Cinsiyet Eşitsizliğinin Önüne Nasıl Geçilir?

Cinsiyeti veya cinsiyet kimliği ne olursa olsun, herkesin insan olarak eşit ve değerli hissetmesine yardımcı olmak için bu kalıp yargılardan uzak durmanın bazı yolları mevcuttur.

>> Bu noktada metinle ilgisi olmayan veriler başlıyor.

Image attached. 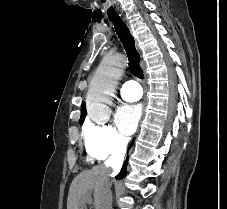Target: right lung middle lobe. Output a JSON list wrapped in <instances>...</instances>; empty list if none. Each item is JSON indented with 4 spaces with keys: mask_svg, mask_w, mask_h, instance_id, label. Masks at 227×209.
<instances>
[{
    "mask_svg": "<svg viewBox=\"0 0 227 209\" xmlns=\"http://www.w3.org/2000/svg\"><path fill=\"white\" fill-rule=\"evenodd\" d=\"M83 121H84V119H81V120H80V124H82V123H83Z\"/></svg>",
    "mask_w": 227,
    "mask_h": 209,
    "instance_id": "dd1d6c3e",
    "label": "right lung middle lobe"
}]
</instances>
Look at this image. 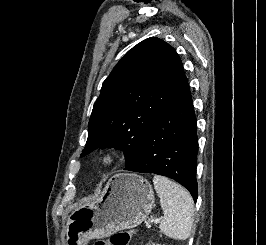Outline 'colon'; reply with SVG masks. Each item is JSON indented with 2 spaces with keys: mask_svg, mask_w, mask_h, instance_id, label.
Wrapping results in <instances>:
<instances>
[{
  "mask_svg": "<svg viewBox=\"0 0 266 245\" xmlns=\"http://www.w3.org/2000/svg\"><path fill=\"white\" fill-rule=\"evenodd\" d=\"M133 235L132 230H121L114 233L110 238V245H129ZM95 245H106L105 240H97Z\"/></svg>",
  "mask_w": 266,
  "mask_h": 245,
  "instance_id": "1",
  "label": "colon"
}]
</instances>
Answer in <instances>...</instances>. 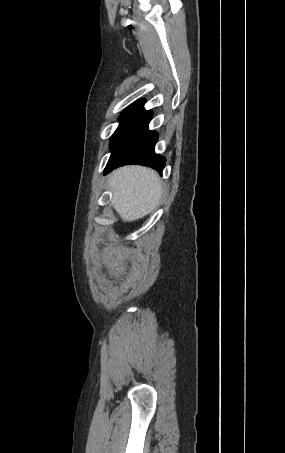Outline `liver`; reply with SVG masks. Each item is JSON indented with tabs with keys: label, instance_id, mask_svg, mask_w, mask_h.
Listing matches in <instances>:
<instances>
[{
	"label": "liver",
	"instance_id": "obj_1",
	"mask_svg": "<svg viewBox=\"0 0 285 453\" xmlns=\"http://www.w3.org/2000/svg\"><path fill=\"white\" fill-rule=\"evenodd\" d=\"M113 190L111 205L123 221H135L157 206L161 194L158 174L142 166H124L109 177Z\"/></svg>",
	"mask_w": 285,
	"mask_h": 453
}]
</instances>
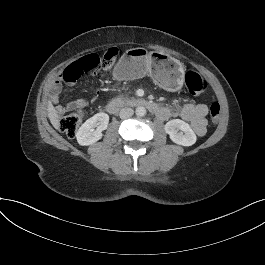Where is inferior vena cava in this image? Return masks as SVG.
Here are the masks:
<instances>
[{"instance_id": "1", "label": "inferior vena cava", "mask_w": 265, "mask_h": 265, "mask_svg": "<svg viewBox=\"0 0 265 265\" xmlns=\"http://www.w3.org/2000/svg\"><path fill=\"white\" fill-rule=\"evenodd\" d=\"M134 111L132 108L124 107L120 110L119 116L121 119L129 118L133 115Z\"/></svg>"}]
</instances>
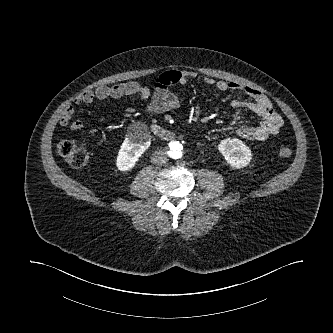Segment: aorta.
Segmentation results:
<instances>
[{
  "label": "aorta",
  "instance_id": "obj_1",
  "mask_svg": "<svg viewBox=\"0 0 333 333\" xmlns=\"http://www.w3.org/2000/svg\"><path fill=\"white\" fill-rule=\"evenodd\" d=\"M171 149H172V152H173L175 158L178 159V158L182 157L183 150H184L183 143L178 142V141L173 142L171 144Z\"/></svg>",
  "mask_w": 333,
  "mask_h": 333
}]
</instances>
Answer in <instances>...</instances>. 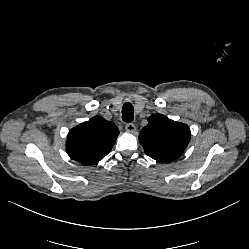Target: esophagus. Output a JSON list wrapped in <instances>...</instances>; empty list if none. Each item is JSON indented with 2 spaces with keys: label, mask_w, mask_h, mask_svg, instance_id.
Segmentation results:
<instances>
[{
  "label": "esophagus",
  "mask_w": 249,
  "mask_h": 249,
  "mask_svg": "<svg viewBox=\"0 0 249 249\" xmlns=\"http://www.w3.org/2000/svg\"><path fill=\"white\" fill-rule=\"evenodd\" d=\"M125 129L127 132L133 133V134L136 133L137 131V128L133 123H127L125 126Z\"/></svg>",
  "instance_id": "esophagus-1"
}]
</instances>
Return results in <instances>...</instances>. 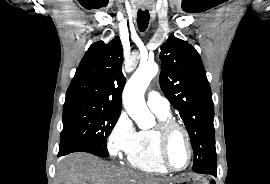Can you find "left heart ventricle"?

Tek başınıza ne yapabileceğinizi düşünebilirsiniz ancak herkes çevresinde bulunan arkadaşları ve aile üyeleri için bir rol model hâline gelebilir. Cinsiyet kimliği fark etmeksizin, tüm insanlara eşit şekilde saygı gösterebilir, insan hakları ve kadın hakları konusunda bilinçlenebilirsiniz. Beklentilerin aksine, herkesin kendini ifade edebilmesi ve güvende hissedebilmesi için bir alan oluşturabilirsiniz.

690X460 Cinsiyet Eşitliği

Televizyonda yayımlanan film ve diziler, internet ve yazılı medya içerikleri cinsiyet kalıplarına ilişkin klişeler sunulabilir. Bu klişeleri işaret ederek bunların diğer kişilerin de dikkatini çekmesini sağlayabilirsiniz. 

Arkadaşlarınızla, iş arkadaşlarınızla ya da ailenizle birlikte cinsiyetlere atfedilen rolleri konuşabilirsiniz. Bu sayede farkındalık yaratabilir, diğer kişilerin de toplumsal cinsiyete dair klişelerin zararlarını anlamalarını sağlayabilirsiniz. Gerçek hayatta ya da sanal ortamda bu konudaki fikirlerinizi paylaşmak da etkili yollardan biridir. 

Etrafınızda toplumsal cinsiyet rolleri ile ilgili kırıcı bir yorum ya da şaka yapıldığında, bununla ilgili düşüncenizi dile getirebilir ve diğer kişileri de kendi fikirlerini ortaya koymaları yönünde teşvik edebilirsiniz.

Sosyolojik açıdan bakıldığında, toplumsal cinsiyet eşitsizliğini azaltmak için eşitsizliğin üretilmesine yardımcı olan kültürel ve yapısal faktörleri ele alan çeşitli politikalar oluşturmak ve önlemler almak gerekir. Cinsiyet eşitsizliğinin önüne kitlesel olarak nasıl geçilebilir, birlikte bakalım:

Daha Fazla Platform

Henüz her alanda toplumsal cinsiyet eşitliğinin sağlanamamasının temel nedenlerinden biri, kadınların ve kız çocuklarının seslerinin küresel ve ulusal karar alma süreçlerinde çok sık çıkmıyor olmasıdır. Bu nedenle programların ve tüm politikaların, kadınların ihtiyaçlarını dikkate alarak tasarlanması gerekir. Yöneticiler, kadınların hâlâ birçok ev işini yapmaktan ve/veya aile bireylerine bakmaktan sorumlu tutulduğunun bilincinde olmalı ve bunun eşit bir yaşam için engel olduğunu kabul etmelidir. 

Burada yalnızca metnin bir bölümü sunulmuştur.